CHRIS WEST and KAY WEST
APPELLEES
Opinion Delivered
September 24, 2008
APPEAL FROM THE FAULKNER
COUNTY CIRCUIT COURT,
[NO. DR2006-139]
HONORABLE CHARLES E.
CLAWSON, JUDGE
AFFIRMED
WENDELL L. GRIFFEN, Judge
Jeffrey and Melissa Barnes appeal from an order dismissing their complaint for specific
performance against appellee Chris West and his then-wife, Kay West, in which appellants
requested that the Wests be compelled to permit appellants to exercise an option-to-purchase
the Wests’ property. Appellants argue that appellee Chris West waived the terms of the
option by inducing them to rely on his assurances that they could purchase the property even
though the option had expired.1
Appellants also argue that the circuit court erred in
construing the ambiguous terms of the lease in appellee’s favor. Because the circuit court’s
1
Mr. West is the sole appellee in this case, as the Wests’ divorce decree required Mrs.

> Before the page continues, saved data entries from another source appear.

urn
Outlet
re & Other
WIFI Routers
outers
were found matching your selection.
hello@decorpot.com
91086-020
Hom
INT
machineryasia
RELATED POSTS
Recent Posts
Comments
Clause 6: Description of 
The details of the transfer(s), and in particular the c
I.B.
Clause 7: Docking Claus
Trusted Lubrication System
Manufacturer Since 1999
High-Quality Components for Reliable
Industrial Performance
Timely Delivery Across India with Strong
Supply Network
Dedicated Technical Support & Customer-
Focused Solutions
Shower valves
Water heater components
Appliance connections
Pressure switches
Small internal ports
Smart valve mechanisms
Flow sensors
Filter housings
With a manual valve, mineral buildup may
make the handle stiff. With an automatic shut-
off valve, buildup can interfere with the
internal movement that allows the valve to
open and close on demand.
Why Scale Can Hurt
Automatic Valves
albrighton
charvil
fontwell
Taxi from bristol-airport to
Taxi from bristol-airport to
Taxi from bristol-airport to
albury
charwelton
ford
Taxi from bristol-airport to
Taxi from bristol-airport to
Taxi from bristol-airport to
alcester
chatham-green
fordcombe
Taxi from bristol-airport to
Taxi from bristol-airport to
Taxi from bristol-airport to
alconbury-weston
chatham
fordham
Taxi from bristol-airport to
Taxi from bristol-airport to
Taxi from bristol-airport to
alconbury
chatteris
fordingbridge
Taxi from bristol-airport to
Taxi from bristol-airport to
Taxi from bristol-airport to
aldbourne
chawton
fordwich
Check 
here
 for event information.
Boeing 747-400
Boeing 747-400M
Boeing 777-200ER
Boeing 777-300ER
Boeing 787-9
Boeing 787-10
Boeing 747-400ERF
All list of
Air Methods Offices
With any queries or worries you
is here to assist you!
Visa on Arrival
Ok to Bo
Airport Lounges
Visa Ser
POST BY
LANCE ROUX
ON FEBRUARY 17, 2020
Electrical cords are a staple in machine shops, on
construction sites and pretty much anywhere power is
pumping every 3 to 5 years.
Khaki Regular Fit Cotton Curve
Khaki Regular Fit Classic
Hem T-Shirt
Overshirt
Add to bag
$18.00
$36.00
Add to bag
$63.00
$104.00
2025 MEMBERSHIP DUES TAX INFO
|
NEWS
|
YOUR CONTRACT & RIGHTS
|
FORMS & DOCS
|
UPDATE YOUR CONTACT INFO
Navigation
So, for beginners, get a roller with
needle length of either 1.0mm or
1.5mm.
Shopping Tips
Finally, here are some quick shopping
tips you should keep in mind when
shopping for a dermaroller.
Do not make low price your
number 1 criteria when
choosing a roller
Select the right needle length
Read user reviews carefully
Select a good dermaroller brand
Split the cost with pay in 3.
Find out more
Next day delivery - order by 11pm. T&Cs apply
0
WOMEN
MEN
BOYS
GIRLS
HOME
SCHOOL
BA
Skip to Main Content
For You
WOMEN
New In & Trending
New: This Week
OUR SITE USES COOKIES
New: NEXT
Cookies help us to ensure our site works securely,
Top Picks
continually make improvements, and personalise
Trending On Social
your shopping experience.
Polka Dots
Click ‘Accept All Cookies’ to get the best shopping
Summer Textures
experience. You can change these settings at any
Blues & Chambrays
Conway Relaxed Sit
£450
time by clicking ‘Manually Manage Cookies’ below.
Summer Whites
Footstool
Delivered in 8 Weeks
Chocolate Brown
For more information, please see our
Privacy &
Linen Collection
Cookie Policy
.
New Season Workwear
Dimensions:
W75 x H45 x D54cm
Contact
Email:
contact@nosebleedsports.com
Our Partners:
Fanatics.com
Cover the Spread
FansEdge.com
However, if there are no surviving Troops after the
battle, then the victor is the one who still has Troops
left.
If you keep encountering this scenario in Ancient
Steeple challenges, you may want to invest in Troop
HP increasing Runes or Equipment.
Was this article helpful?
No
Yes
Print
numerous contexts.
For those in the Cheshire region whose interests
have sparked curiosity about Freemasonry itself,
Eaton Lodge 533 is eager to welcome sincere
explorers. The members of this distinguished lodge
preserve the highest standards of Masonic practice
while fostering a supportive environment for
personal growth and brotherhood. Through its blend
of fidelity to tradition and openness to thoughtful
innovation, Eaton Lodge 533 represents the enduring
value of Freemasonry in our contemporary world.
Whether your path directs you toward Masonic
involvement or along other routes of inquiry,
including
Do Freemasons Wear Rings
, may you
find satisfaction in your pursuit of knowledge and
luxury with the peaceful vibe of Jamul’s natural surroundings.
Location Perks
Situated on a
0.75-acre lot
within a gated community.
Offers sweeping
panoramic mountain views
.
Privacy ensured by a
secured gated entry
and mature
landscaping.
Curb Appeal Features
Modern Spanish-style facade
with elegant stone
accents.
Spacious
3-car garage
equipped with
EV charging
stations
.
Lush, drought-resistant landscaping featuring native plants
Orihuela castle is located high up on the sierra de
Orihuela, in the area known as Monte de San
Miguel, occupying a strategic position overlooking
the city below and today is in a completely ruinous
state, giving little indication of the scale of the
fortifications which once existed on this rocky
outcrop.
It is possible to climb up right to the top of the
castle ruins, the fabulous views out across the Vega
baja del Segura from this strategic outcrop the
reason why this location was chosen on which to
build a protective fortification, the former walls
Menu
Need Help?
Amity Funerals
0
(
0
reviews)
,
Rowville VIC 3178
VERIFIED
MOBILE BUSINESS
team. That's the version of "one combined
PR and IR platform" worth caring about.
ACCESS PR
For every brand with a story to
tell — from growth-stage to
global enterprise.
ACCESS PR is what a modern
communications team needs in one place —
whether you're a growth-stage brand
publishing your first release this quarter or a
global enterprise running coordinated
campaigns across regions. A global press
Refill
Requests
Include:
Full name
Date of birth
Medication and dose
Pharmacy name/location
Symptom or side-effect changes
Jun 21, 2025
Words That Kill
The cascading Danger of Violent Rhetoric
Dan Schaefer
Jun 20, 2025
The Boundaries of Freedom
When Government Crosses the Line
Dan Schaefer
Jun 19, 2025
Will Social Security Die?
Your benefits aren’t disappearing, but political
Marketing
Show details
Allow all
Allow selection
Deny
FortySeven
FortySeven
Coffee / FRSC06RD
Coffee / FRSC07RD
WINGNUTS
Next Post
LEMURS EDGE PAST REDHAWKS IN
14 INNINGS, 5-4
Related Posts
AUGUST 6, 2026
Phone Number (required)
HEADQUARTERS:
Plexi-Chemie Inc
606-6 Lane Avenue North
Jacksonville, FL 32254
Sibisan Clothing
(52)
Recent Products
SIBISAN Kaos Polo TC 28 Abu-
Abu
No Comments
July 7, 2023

West to convey her one-half interest in the subject property to him. For ease of reading,
the Barneses are collectively referred to as “appellants,” and are separately referred to by
their respective names. Where reference is made to both Mr. and Mrs. West, they are
referred to as “the Wests.” Where separate reference is made to Mr. West, he is referred
to as “appellee”; Mrs. West is separately referred to by her name.
determination as to whether appellee induced appellants to rely on any oral promises to sell
the property after the lease expired turns on the circuit court’s credibility determinations, we
affirm the order of dismissal.
On December 1, 2003, appellants and the Wests executed a lease agreement that gave
appellants the option-to-purchase sixty acres of property that the Wests owned in Center
Ridge, Arkansas. The lease stated, in relevant part:
Prospective lessee desires to lease, with option to buy, this property, for His and
Her personal use.
The parties desire to establish an agreement to insure a future lease of the
property described in this agreement until “option to buy” is exercised.
...
TERM OF LEASE
The premises shall be leased to prospective lessee for a period of 1 year from
01/01/03. Prospective lessee shall have the option to renew the lease for 1 additional
period of equal duration, on giving written notice to prospective lessor of his & her
intent to exercise that option at least 30 days prior to the expiration of the lease. Any
additional extensions of the initial lease agreement or any new lease agreement shall
be at the option of the prospective lessor.
At the end of the initial lease period, on or about 01/01/05, or anytime [sic]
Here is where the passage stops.